12歳の少女たちに避妊具を強制挿入、イヌイット族の人口を抑制する政策
公式報告書に410件の強制避妊記録、デンマーク首相が謝罪

デンマーク政府が数十年にわたり数千人規模のグリーンランドの女性や少女に対し、強制的に子宮内避妊具(IUD)を挿入していた事実が、公式報告書によって明らかになった。
植民地であったグリーンランドの人口を抑制することを目的とした政府主導の施策の一環だったとされる。
米紙ワシントン・ポストとニューヨーク・タイムズによると、この報告書はグリーンランド大学と南デンマーク大学の国立公衆衛生研究所の研究者、歴史学者らによるチームがまとめたもので、9日(現地時間)に発表されたという。全347ページに及ぶ報告書には、1960年代以降の個人の証言、医療記録、歴史資料をもとに計410件の強制避妊の事例が記録されている。避妊具の挿入やホルモン注射に伴う合併症は349件に上った。
デンマークの医師らは、わずか12歳の少女に対しても同意や事前説明なしにIUDを挿入し、一部の女性には排卵を永久に停止させる注射を施した。報告書によれば、被害者のうち143人がすでにデンマーク政府に対し損害賠償を求める訴訟を起こしているという。

デンマークは約300年前にグリーンランドを植民地化し、現在も海外領土として支配している。

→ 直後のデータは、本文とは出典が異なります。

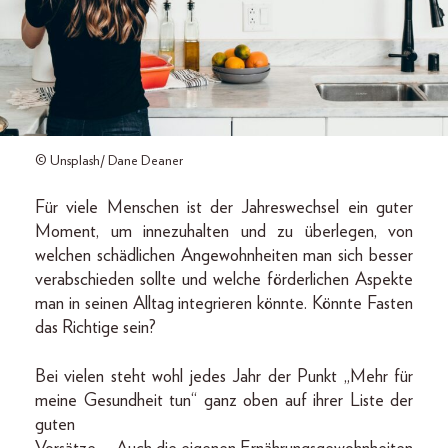
© Unsplash/ Dane Deaner
Für viele Menschen ist der Jahreswechsel ein guter
Moment, um innezuhalten und zu überlegen, von
welchen schädlichen Angewohnheiten man sich besser
verabschieden sollte und welche förderlichen Aspekte
man in seinen Alltag integrieren könnte. Könnte Fasten
das Richtige sein?
Bei vielen steht wohl jedes Jahr der Punkt „Mehr für
meine Gesundheit tun“ ganz oben auf ihrer Liste der
guten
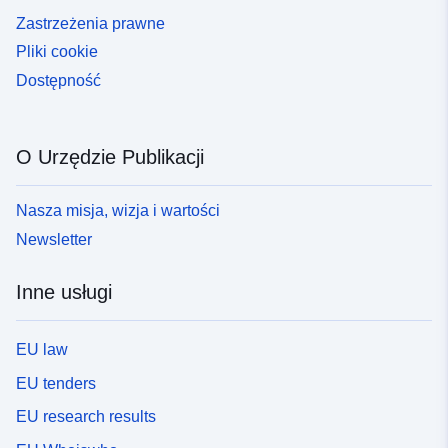
Zastrzeżenia prawne
Pliki cookie
Dostępność
O Urzędzie Publikacji
Nasza misja, wizja i wartości
Newsletter
Inne usługi
EU law
EU tenders
EU research results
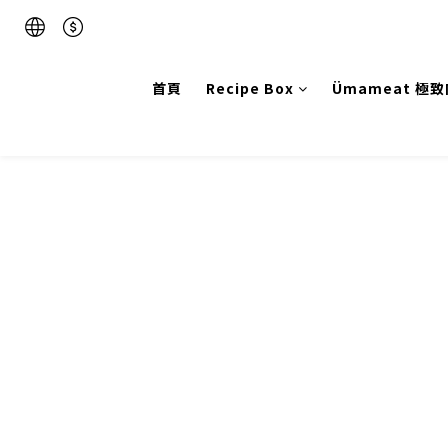
首頁
Recipe Box
Ümameat 極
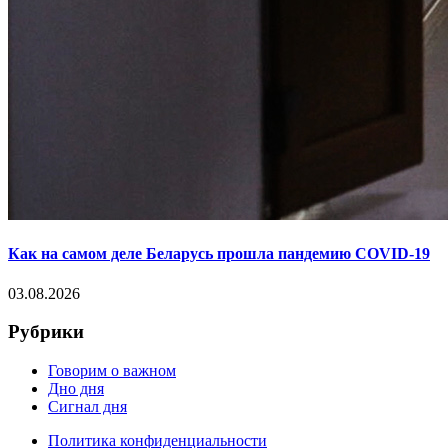
Как на самом деле Беларусь прошла пандемию COVID-19
03.08.2026
Рубрики
Говорим о важном
Дно дня
Сигнал дня
Политика конфиденциальности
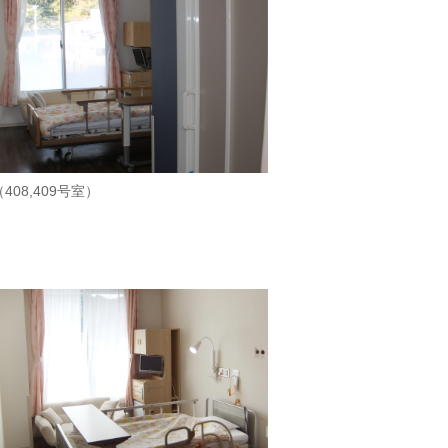
408,409号室）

1960年代から数十年にわたり、政府の政策として医師らがグリーンランドの女性のほぼ半数にあたる数千人に同意なしでIUDを装着していたとされる。
多くの被害者は避妊に同意しておらず、避妊について説明を受けたこともなかった。12歳の少女に検診の過程でIUDが装着され、激しい出血や感染、強い痛みで寝込んだり、学校に通えなくなった例も報告されている。なかには、医師に除去を拒否され、慢性的な痛みや孤立感に苦しみ、自らIUDを除去したと証言する人もいた。

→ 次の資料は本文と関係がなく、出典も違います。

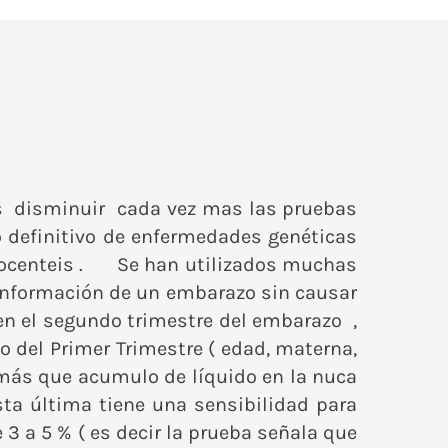
 es disminuir cada vez mas las pruebas
co definitivo de enfermedades genéticas
niocenteis . Se han utilizados muchas
 información de un embarazo sin causar
 en el segundo trimestre del embarazo ,
 del Primer Trimestre ( edad, materna,
 más que acumulo de líquido en la nuca
ta última tiene una sensibilidad para
3 a 5 % ( es decir la prueba señala que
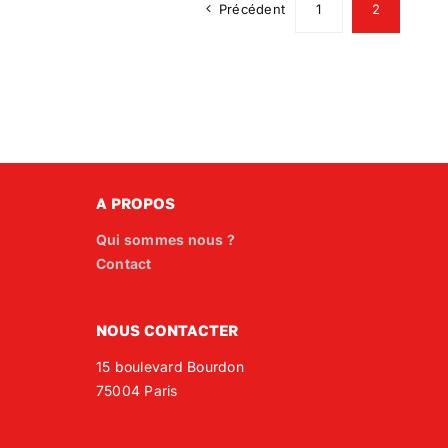
Précédent
1
2
A PROPOS
Qui sommes nous ?
Contact
NOUS CONTACTER
15 boulevard Bourdon
75004 Paris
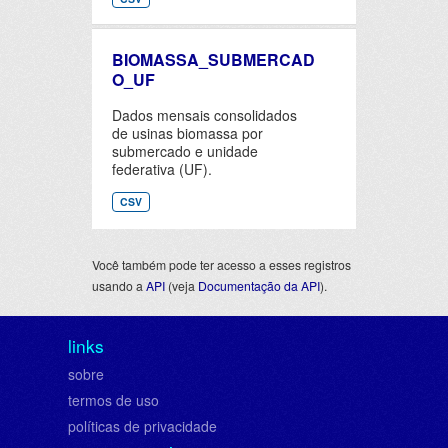
BIOMASSA_SUBMERCAD
O_UF
Dados mensais consolidados
de usinas biomassa por
submercado e unidade
federativa (UF).
CSV
Você também pode ter acesso a esses registros
usando a
API
(veja
Documentação da API
).
links
sobre
termos de uso
políticas de privacidade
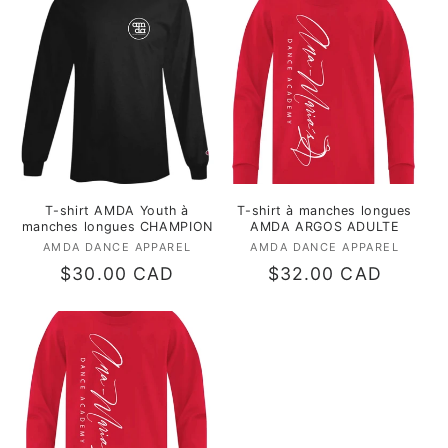
T-shirt AMDA Youth à
T-shirt à manches longues
manches longues CHAMPION
AMDA ARGOS ADULTE
AMDA DANCE APPAREL
Fournisseur :
AMDA DANCE APPAREL
Fournisseur :
Prix
$30.00 CAD
Prix
$32.00 CAD
habituel
habituel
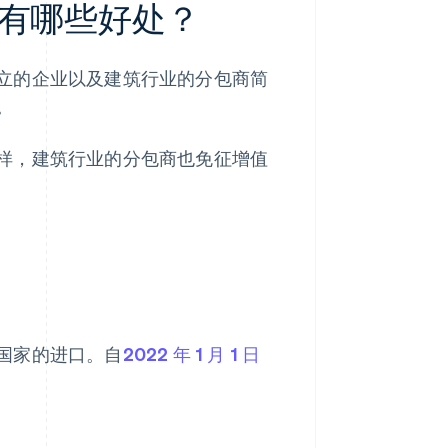
有哪些好处？
立的企业以及建筑行业的分包商简
。
样，建筑行业的分包商也免征增值
国家的进口。自
2022 年 1 月 1 日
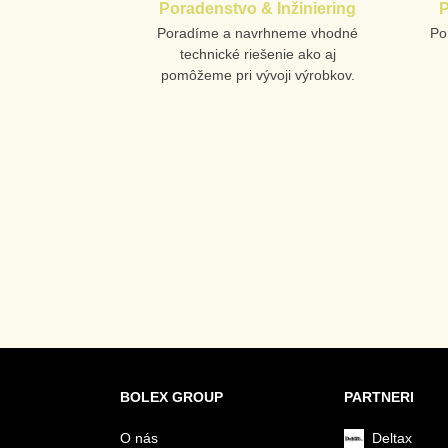
Poradenstvo & Inžiniering
P
Poradíme a navrhneme vhodné
Po
technické riešenie ako aj
pomôžeme pri vývoji výrobkov.
BOLEX GROUP
PARTNERI
O nás
Deltax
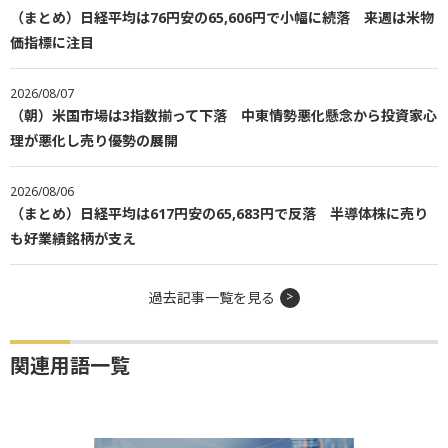
（まとめ）日経平均は76円安の65,606円で小幅に続落 来週は米物
価指標に注目
2026/08/07
（朝）米国市場は3指数揃って下落 中東情勢悪化懸念から投資家心
理が悪化し売り優勢の展開
2026/08/06
（まとめ）日経平均は617円安の65,683円で反落 半導体株に売り
も好業績銘柄が支え
過去記事一覧を見る
関連用語一覧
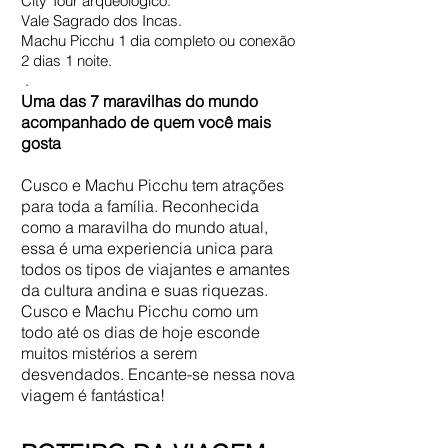
City Tour arqueológico.
Vale Sagrado dos Incas.
Machu Picchu 1 dia completo ou conexão
2 dias 1 noite.
.
Uma das 7 maravilhas do mundo
acompanhado de quem você mais
gosta
Cusco e Machu Picchu tem atrações
para toda a família. Reconhecida
como a maravilha do mundo atual,
essa é uma experiencia unica para
todos os tipos de viajantes e amantes
da cultura andina e suas riquezas.
Cusco e Machu Picchu como um
todo até os dias de hoje esconde
muitos mistérios a serem
desvendados. Encante-se nessa nova
viagem é fantástica!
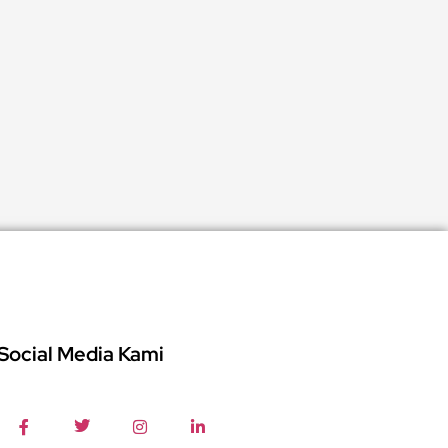
Social Media Kami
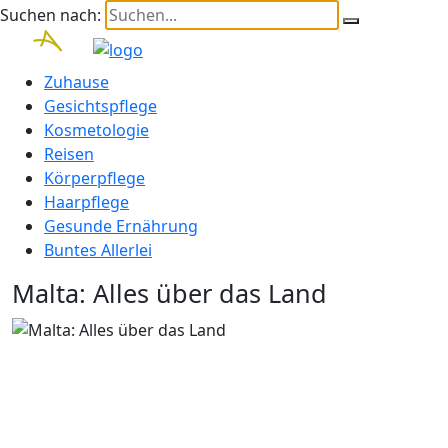
Suchen nach:
Zuhause
Gesichtspflege
Kosmetologie
Reisen
Körperpflege
Haarpflege
Gesunde Ernährung
Buntes Allerlei
Malta: Alles über das Land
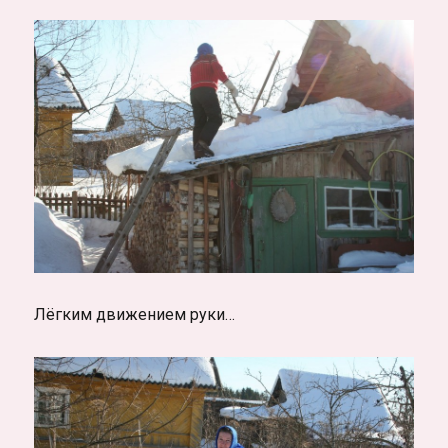
Лёгким движением руки…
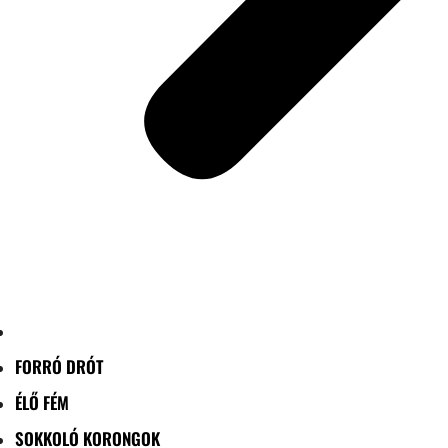
FORRÓ DRÓT
ÉLŐ FÉM
SOKKOLÓ KORONGOK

一方、長期作用型ホルモン避妊薬「デポ・プロベラ」を接種された女性もおり、中には月経が永久に止まり妊娠が不可能になったケースもあった。IUDの副作用により子宮摘出を余儀なくされた事例も指摘されている。
被害の多くは1960~70年代に発生したが、1990年代初頭にグリーンランドが医療システムをデンマークから引き継いだ後も同様の慣行が続いたとされる。この事件はIUDの形状から「スパイラル事件」と呼ばれ、グリーンランドの人々が植民地の民として扱われた屈辱の歴史と位置づけられている。

先月末、報告書の発表に先立ち、デンマークのメッテ・フレデリクセン首相は謝罪声明を発表していた。グリーンランドのアンナ・ワンゲンハイム保健相は「報告書は、多くの女性が長年沈黙の中で背負ってきた経験を明らかにした。デンマーク政府は具体的な行動で責任を取るべきだ」と述べている。
また、ドナルド・トランプ米大統領が就任直後に「グリーンランドを買収したい」と繰り返し発言したこともあり、今回の真相解明がデンマーク政府の補償問題にどう影響するか注目されている。IUDが挿入されていたことに気付かず、15歳でIUDを除去したという元教師のウラット・バッハさんはデンマークのテレビ局に対し、「この報告書は私たちが経験した苦痛を認めたもので、もう誰も逃げられない」と語った。